╭──
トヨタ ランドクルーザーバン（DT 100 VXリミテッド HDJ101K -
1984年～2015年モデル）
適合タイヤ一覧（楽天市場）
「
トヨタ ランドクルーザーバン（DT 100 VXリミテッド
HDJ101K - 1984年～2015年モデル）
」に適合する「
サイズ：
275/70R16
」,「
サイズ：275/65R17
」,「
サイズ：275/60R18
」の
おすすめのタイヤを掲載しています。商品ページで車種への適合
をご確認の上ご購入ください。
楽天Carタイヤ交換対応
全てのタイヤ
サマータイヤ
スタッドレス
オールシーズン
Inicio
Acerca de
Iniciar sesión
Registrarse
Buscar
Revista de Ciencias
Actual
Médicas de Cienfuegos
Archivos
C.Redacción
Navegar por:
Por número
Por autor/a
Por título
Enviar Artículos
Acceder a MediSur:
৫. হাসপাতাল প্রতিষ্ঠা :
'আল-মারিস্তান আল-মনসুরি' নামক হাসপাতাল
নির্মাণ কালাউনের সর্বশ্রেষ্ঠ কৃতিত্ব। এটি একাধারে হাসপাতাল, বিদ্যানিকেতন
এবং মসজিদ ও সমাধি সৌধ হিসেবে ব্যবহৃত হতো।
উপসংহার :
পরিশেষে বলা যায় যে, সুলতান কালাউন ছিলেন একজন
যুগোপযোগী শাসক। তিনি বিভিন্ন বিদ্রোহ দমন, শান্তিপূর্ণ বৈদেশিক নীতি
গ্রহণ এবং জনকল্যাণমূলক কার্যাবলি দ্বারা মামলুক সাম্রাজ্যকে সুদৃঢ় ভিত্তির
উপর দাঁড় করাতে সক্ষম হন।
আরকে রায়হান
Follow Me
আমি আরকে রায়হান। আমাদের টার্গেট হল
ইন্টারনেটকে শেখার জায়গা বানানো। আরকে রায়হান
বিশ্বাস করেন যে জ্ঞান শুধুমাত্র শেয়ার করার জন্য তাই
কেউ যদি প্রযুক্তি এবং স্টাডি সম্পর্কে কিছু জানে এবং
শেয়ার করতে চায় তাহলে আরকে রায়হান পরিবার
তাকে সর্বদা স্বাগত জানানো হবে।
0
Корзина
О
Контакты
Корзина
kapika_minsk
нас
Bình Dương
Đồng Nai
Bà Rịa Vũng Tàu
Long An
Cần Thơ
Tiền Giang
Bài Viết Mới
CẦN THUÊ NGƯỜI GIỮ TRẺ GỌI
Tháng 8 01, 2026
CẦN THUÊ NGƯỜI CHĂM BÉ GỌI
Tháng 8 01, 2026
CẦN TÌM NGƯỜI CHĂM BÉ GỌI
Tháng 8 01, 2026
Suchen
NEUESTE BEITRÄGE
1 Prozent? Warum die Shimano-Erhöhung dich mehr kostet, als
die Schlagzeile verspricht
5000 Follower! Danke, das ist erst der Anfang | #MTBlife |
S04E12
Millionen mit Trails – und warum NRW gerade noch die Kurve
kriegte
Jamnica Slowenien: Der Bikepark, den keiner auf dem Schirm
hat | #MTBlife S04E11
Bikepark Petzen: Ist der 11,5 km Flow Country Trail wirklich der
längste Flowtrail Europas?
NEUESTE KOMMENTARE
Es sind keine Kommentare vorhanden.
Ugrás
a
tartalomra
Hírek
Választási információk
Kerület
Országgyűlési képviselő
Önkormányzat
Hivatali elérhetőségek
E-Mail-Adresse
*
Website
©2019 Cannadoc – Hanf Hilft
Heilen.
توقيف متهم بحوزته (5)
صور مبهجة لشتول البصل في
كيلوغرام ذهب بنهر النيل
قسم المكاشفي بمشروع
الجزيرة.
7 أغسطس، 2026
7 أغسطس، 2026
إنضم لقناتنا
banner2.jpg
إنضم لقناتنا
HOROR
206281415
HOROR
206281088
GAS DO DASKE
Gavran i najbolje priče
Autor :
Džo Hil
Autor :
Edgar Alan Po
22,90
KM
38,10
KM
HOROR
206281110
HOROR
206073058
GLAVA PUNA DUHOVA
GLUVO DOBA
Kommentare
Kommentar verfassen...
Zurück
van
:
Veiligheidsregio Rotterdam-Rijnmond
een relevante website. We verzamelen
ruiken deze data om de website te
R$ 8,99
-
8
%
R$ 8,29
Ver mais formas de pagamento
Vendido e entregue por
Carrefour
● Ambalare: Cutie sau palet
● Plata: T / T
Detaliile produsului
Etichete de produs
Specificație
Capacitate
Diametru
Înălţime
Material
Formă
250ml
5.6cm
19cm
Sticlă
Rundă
╰──
Which lines above include the string "THUÊ"? Show them.

CẦN THUÊ NGƯỜI GIỮ TRẺ GỌI
CẦN THUÊ NGƯỜI CHĂM BÉ GỌI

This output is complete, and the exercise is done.